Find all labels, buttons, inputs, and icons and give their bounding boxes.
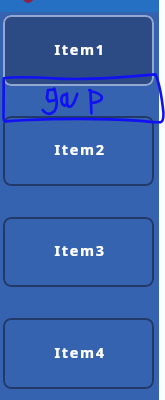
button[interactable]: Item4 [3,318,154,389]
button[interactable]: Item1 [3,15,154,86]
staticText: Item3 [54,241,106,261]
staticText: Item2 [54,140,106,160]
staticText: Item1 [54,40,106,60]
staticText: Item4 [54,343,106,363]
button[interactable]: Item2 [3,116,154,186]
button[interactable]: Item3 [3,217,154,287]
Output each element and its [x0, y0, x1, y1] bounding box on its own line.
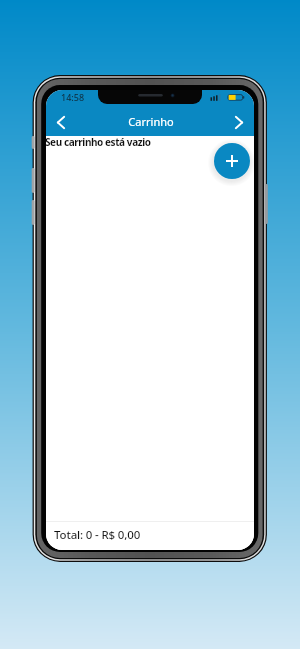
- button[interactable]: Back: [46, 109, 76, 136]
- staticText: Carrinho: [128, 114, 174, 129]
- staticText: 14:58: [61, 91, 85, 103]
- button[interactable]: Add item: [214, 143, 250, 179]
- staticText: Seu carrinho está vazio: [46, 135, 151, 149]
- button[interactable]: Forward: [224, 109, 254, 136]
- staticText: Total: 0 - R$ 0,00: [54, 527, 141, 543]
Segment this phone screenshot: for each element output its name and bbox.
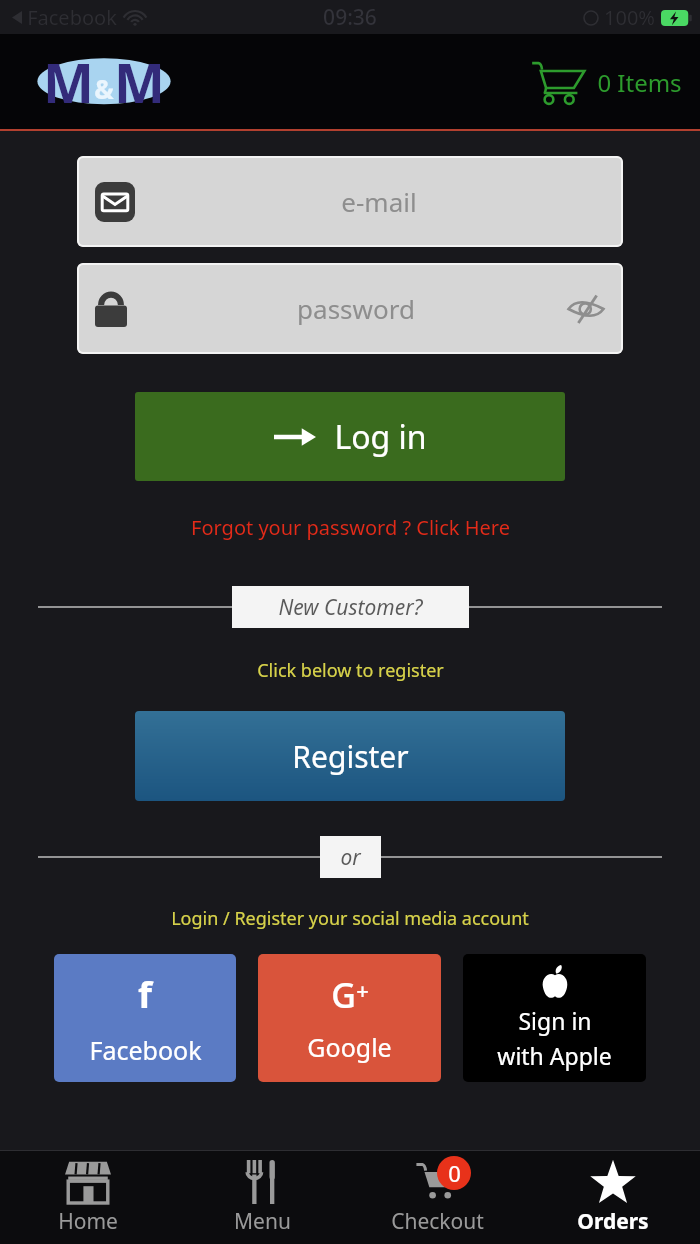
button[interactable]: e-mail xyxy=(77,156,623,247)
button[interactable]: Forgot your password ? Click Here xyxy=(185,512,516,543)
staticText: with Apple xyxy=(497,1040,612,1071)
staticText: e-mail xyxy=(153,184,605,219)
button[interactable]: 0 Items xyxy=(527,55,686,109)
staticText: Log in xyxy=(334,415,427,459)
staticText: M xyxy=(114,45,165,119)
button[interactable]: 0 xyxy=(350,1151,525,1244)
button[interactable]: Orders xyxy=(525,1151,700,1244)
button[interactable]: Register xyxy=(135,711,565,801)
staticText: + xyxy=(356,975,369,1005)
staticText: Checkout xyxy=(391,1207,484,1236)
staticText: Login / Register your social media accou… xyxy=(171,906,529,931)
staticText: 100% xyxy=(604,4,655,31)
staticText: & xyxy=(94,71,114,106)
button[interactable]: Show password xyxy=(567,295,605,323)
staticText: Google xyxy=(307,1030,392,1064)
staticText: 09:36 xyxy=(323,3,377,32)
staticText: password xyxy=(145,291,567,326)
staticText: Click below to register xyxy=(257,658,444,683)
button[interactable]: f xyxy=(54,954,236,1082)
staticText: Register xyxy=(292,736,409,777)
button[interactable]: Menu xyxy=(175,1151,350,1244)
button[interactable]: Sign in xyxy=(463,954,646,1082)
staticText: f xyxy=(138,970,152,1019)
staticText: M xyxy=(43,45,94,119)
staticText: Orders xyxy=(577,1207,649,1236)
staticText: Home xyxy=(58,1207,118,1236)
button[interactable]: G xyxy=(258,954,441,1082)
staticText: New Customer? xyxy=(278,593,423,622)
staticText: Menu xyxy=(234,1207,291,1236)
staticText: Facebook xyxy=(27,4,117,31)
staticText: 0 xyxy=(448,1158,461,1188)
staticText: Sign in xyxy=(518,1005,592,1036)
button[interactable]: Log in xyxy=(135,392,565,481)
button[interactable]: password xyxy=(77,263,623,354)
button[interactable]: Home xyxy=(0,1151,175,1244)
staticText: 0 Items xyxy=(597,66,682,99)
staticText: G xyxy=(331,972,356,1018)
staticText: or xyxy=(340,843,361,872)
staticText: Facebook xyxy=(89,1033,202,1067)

------------------------

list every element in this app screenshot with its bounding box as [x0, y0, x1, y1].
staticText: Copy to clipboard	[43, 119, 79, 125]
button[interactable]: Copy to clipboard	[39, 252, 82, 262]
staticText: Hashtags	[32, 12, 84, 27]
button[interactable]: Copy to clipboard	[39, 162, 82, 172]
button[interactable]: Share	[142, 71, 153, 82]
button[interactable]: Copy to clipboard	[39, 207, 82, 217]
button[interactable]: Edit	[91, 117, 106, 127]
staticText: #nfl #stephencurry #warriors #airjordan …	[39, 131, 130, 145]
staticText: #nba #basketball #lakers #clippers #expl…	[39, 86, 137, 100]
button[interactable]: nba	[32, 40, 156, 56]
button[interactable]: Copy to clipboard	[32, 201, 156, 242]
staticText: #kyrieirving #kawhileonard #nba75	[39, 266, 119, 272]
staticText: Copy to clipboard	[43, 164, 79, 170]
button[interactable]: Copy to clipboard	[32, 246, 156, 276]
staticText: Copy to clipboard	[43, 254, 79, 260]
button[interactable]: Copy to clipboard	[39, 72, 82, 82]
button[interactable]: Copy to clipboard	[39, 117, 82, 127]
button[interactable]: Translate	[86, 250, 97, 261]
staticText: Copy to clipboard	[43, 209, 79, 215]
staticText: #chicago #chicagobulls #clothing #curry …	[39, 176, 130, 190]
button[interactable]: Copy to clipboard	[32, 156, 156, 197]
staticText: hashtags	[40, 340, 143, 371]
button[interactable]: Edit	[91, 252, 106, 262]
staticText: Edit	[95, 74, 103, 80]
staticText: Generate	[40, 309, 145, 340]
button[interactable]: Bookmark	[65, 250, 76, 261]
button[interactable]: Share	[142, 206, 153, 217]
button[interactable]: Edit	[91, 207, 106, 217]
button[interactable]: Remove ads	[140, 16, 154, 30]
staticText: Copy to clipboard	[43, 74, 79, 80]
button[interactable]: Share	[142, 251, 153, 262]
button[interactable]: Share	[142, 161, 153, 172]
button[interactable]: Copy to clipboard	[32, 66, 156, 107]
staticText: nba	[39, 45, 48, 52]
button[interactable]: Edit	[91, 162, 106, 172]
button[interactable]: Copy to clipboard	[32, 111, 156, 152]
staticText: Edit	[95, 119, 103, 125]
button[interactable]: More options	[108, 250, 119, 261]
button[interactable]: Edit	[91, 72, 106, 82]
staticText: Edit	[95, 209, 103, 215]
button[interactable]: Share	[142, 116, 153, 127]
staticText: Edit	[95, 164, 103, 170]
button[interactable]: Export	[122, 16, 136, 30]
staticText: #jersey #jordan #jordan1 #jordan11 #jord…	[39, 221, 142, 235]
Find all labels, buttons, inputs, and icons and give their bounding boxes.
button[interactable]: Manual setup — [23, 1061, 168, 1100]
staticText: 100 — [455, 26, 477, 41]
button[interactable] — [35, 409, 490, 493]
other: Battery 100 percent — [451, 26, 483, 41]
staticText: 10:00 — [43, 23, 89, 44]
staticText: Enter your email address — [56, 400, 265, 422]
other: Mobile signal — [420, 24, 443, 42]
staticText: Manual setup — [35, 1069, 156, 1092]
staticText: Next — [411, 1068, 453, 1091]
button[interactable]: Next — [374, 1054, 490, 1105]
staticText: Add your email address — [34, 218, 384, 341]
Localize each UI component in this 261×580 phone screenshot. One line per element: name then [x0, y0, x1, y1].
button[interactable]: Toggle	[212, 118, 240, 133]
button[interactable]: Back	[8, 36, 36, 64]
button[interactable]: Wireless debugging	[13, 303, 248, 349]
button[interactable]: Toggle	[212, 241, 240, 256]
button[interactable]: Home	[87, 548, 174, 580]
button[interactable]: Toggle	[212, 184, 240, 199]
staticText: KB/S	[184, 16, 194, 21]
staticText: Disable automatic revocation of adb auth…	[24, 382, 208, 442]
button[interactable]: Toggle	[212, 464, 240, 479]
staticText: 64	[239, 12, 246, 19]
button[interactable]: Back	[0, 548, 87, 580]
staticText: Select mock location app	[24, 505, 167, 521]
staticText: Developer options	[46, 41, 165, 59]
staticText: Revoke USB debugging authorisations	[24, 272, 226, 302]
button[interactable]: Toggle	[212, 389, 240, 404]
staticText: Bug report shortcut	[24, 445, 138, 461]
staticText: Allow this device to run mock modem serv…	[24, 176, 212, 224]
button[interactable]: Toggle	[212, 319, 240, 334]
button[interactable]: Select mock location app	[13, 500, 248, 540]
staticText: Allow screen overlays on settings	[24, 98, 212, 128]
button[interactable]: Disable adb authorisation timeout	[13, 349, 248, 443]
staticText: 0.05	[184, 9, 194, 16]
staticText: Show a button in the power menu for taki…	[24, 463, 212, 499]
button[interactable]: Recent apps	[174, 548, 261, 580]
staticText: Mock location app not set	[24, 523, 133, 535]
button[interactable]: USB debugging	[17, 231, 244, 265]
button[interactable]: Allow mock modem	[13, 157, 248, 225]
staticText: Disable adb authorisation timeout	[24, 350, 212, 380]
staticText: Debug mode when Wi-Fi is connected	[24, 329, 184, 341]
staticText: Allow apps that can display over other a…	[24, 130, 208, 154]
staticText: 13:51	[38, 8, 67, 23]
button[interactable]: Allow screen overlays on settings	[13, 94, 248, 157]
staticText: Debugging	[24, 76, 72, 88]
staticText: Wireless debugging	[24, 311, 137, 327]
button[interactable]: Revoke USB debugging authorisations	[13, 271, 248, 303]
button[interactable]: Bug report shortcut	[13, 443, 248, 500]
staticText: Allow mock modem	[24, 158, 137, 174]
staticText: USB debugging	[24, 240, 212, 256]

------------------------

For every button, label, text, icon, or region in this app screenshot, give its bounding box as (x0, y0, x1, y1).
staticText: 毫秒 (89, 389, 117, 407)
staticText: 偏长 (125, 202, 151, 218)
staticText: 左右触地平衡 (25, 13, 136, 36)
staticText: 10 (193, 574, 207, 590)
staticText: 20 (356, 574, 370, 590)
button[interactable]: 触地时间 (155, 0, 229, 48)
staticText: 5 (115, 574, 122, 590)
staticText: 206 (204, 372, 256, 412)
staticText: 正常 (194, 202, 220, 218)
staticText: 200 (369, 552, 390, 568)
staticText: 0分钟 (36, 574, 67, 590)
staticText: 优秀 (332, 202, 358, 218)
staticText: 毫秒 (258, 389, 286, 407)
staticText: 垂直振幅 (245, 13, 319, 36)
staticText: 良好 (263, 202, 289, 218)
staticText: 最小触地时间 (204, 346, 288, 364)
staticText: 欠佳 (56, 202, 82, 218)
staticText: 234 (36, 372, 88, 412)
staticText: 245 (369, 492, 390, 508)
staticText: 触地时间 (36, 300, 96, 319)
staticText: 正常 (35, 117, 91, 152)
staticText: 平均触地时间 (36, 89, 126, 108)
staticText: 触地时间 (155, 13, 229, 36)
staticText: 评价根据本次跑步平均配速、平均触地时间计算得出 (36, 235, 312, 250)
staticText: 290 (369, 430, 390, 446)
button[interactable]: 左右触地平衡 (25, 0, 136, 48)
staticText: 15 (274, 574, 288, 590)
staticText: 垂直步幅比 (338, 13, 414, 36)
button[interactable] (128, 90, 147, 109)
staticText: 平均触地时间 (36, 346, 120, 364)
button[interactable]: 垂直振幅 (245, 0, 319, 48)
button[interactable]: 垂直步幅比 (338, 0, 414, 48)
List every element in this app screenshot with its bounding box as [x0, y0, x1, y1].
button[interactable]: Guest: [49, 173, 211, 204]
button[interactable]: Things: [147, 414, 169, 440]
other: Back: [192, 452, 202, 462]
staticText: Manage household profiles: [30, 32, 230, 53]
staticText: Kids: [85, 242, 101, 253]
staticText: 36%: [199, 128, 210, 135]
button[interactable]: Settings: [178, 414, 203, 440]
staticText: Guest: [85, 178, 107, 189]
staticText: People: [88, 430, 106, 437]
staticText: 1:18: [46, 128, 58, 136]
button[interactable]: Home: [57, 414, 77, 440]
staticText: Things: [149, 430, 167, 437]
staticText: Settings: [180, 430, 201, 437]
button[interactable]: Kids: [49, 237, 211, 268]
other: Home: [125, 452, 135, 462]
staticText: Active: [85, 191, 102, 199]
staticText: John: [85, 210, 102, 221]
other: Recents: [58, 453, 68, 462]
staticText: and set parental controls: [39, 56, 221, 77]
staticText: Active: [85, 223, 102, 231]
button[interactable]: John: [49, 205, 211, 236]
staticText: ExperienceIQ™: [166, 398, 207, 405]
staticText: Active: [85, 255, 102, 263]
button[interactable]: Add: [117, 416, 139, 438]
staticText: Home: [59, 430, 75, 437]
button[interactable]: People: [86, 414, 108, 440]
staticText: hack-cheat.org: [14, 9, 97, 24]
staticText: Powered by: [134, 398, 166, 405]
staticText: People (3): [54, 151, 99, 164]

------------------------

_EXERCISE OBJECTIVE_
Could you tally the lines in the data that contain the string "bounding" and answer with the number alone?

_SOLVED PROBLEM_
6